Hungry Valley is designated by the BLM as an off-highway vehicle (OHV) area, meaning dirt biking and four-wheeling is allowed.
“OHV use is popular,” said Mark Struble, public affairs officer for the Nevada office of the BLM. “As long as people stay on existing roads, it is certainly a legitimate use of public land. We just ask that people stay on trails and clean up after themselves.”
However, with the use comes some garbage. Since the first year of the annual UTA cleanup in 2006, the organization has removed more than 270 yards of trash from Hungry Valley, according to Kostelny.
One reason for the annual cleanup is an effort to keep the valley open to dirt bikers, who are one of the more noticeable groups to use the land. The group is also often pointed to as contributing to a growing land use problem.
“And we do cause some (problems),” Kostelny said. “The dust and the noise and the erosion. But we get blamed for the illegal dumping out there.”
To give back, the riders host the cleanup. CastAway Trash Hauling donates the use of two dumpsters for the weekend so the riders have a place to put the trash they find.
While Struble said most illegal dumping on BLM lands happens closer to the city, he did add that trash cleanup in Hungry Valley was necessary.

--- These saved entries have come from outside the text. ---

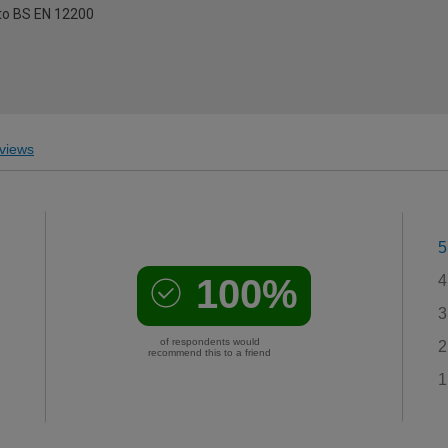
to BS EN 12200
views
5
100%
4
3
of respondents would
2
recommend this to a friend
1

“Target shooters, 99 percent of time they don’t pick up after themselves and what they shoot they leave behind,” Struble said. “After they get the new flat-screen (TV) they take the good old Sony and shoot it up. But they don’t clean up after they are done. That is a real problem.”
Kostelny said most of the trash they find is from shooters, specifically things that “go boom,” such as propane tanks and portable fuel sources.
“We are in danger of having that area shut down because of illegal dumping and shooting,” he said. “We figure that if we keep it clean, it is much less likely to close. We want to remedy the problems that could close it even if it's not our fault.
“When I go out riding, I don’t strap a washing machine and a six pack of beer to my back,” Kostelny added. “People are running willy-nilly all over it and that’s not what that land was intended to be used for.”